This is the reasoning of Kadie Jumu Peters, Chairperson of the Board of local Non-Governmental Organisation, SEND Sierra Leone, while giving the keynote address at a ceremony marking International Women’s Day 2017 at the Pendembu Community Center, Upper Bambara Chiefdom, Kailahun District, Eastern Sierra Leone.
The ceremony was organized by the community based organisation Kailahun Women in Governance Network (KWiGN) with funding from Christian Aid through SEND Sierra Leone.
“We should be clamouring for a female President by now,” said Kadie. “Women have done a lot for Sierra Leone, and even President Ernest Bai Koroma has appointed women in many leadership positions because he believes in their abilities and they have excelled in those offices.”

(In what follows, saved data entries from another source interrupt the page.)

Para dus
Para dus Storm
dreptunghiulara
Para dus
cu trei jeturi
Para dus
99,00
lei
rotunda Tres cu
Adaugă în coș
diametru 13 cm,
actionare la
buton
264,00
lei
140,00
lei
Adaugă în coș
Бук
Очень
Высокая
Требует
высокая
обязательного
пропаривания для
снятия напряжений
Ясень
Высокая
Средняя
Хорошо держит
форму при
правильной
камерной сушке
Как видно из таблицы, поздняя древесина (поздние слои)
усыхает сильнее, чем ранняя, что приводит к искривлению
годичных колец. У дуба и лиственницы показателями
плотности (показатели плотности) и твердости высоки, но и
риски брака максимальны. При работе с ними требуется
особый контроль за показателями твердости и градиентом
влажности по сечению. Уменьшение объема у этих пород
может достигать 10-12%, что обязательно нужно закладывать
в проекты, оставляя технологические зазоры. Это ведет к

Kadie said women leaders have a lot of patience in doing things and they have empathy for people, although sometimes they have to be stronger to prove that they match up with the strength of men.

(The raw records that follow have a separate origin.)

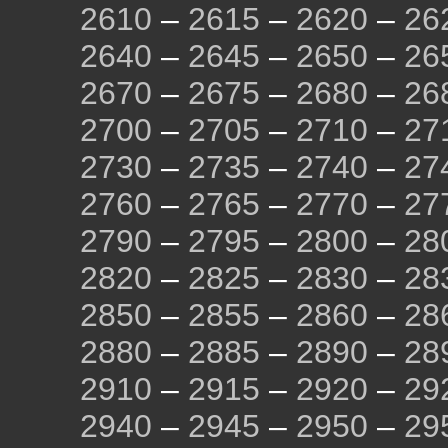
2610
–
2615
–
2620
–
26
2640
–
2645
–
2650
–
26
2670
–
2675
–
2680
–
26
2700
–
2705
–
2710
–
27
2730
–
2735
–
2740
–
27
2760
–
2765
–
2770
–
27
2790
–
2795
–
2800
–
28
2820
–
2825
–
2830
–
28
2850
–
2855
–
2860
–
28
2880
–
2885
–
2890
–
28
2910
–
2915
–
2920
–
29
2940
–
2945
–
2950
–
29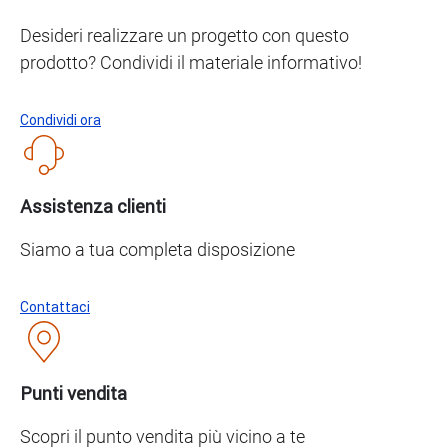
Desideri realizzare un progetto con questo
prodotto? Condividi il materiale informativo!
Condividi ora
Assistenza clienti
Siamo a tua completa disposizione
Contattaci
Punti vendita
Scopri il punto vendita più vicino a te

“Globally women leaders have proven to be less corrupt, if not corrupt at all, and diligent in their duties. Take the household for example; they know every sector in the home and are very good in allocating resources and they manage the home well,” she said.

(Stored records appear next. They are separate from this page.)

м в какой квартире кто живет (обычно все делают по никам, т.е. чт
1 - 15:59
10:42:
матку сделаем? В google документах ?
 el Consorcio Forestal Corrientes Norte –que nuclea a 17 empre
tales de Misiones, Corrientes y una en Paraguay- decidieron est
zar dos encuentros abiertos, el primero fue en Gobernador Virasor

The former Director of Advocacy at Save the Children Sierra Leone and former Policy and Program Manager at Christian Aid Sierra Leone, challenged women to make the forthcoming 2018 elections to be an election for women, and promised that she would try in her own small way to lift women candidates up.
“We have to challenge ourselves as women, by asking ourselves: what have we done for our homes, our communities, our districts and our country? Women should support their fellow women for political office. This is the only sure way we can have women in the right places to influence policies that will ensure equal opportunities and equal access to the resources of the State for women and girls,” said Kadie.
She urged women to take advantage of the many opportunities available locally and internationally and close that space. Additionally, she encouraged women to utilize all the legislations and international treaties that favour them.
Kadie Jumu Peters was standing on solid ground when she made her bold call for a woman presidency in Sierra Leone. Kailahun District has the highest female representation in politics in the country. In the 2007 national elections Kailahun District elected seven women as Councillors; in 2012 the number rose to 12 and two Members of Parliament. In 2018 the women of Kailahun are aspiring to make it rhyme with 18 Councilors and eight MPs. And they already have a numeric slogan for this: ‘18-8-2018’.
But it seems Kadie has just challenged them to raise the bar higher.
Yet only one distinguished woman in the country has set her eyes on the presidency by declaring her intention to be the flag-bearer of her party, the All People’s Congress Party. Her name is Zainab Hawa Bangura.